The poor, charity, the Conference of St. Vincent de Paul, furnished fresh meeting-ground for the Master and his disciples. He gave a warm welcome to his young brother Charles, who had joined the Conference in Lyons and who desired, at his instance, to come to the Society in Paris: “The Society of St. Vincent de Paul, my dear brother, has in store for you, those pious and fraternal sources of joy which I have found so consoling and so numerous. I cannot help feeling very happy and very proud at seeing you enter the Conference. It constitutes a further bond between us. Let us thank Divine Providence for having made us both enter this young and growing family, which is perchance destined for the regeneration of France. It is training a band of Christian recruits for the liberal professions, for Science, for Art, for the State. You should devote yourself with joy to Associations placed under the patronage of such a saint, which have received such incredible blessings from Providence.”

On the 28th February, 1842, Ozanam, who had now been three months in Paris, had the pleasure of being present at one of the Quarterly General meetings of the Society.

There were present six hundred young men, as many as the hall would hold, “assembled,” as he expresses it, “to review what good had been done and to consider what was yet to be done.” The Honorary Secretary presented a Report of the Society. . . . Two thousand Brothers in Paris and the provinces: one thousand five hundred families helped in Paris: a Home, and a Patronage established for apprentices.. Numberless instances of spiritual aid not so obvious but more beneficent.

” But,” adds Ozanam, “the Honorary Secretary did not sufficiently emphasize the wonder of that community of faith and good works. It set out to train a new generation for the future, which would be fired by a determination to raise the moral tone of society in Science, Art, Commerce, Administration, the University, the Magistracy, the Bar; and to become better itself in order to make others better.”

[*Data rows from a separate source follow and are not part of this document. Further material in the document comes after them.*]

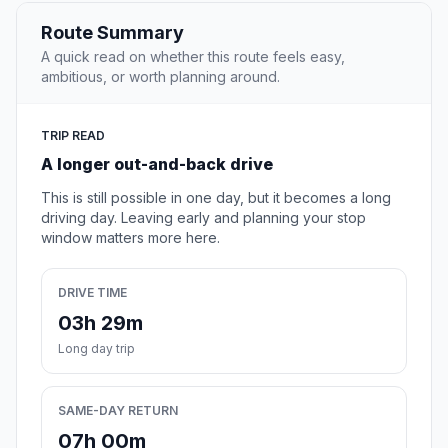
Route Summary
A quick read on whether this route feels easy,
ambitious, or worth planning around.
TRIP READ
A longer out-and-back drive
This is still possible in one day, but it becomes a long
driving day. Leaving early and planning your stop
window matters more here.
DRIVE TIME
03h 29m
Long day trip
SAME-DAY RETURN
07h 00m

Three months later, on the first Sunday in May, Ozanam received Holy Communion in the Church of St. Vincent de Paul, rue de Sevres, at the altar and before the shrine of that glorious apostle of charity. He was accompanied by deputations from twenty-five Conferences in Paris. In the Church were missionaries from distant lands, in the gallery the double and triple folds of the white bonnets of the Sisters of Charity.

In the evening Ozanam spoke, in the usual meeting-hall of the Society, on the inundations of the Rhone. The Prefect of the Department had come to an arrangement with the Archbishop, by which the Society would become the medium for the distribution of funds-in-aid in the Vaise area—the area most devastated by the floods. The Lyons’ Conferences had, in seven months, distributed up to six hundred thousand francs to the ruinedfamilies.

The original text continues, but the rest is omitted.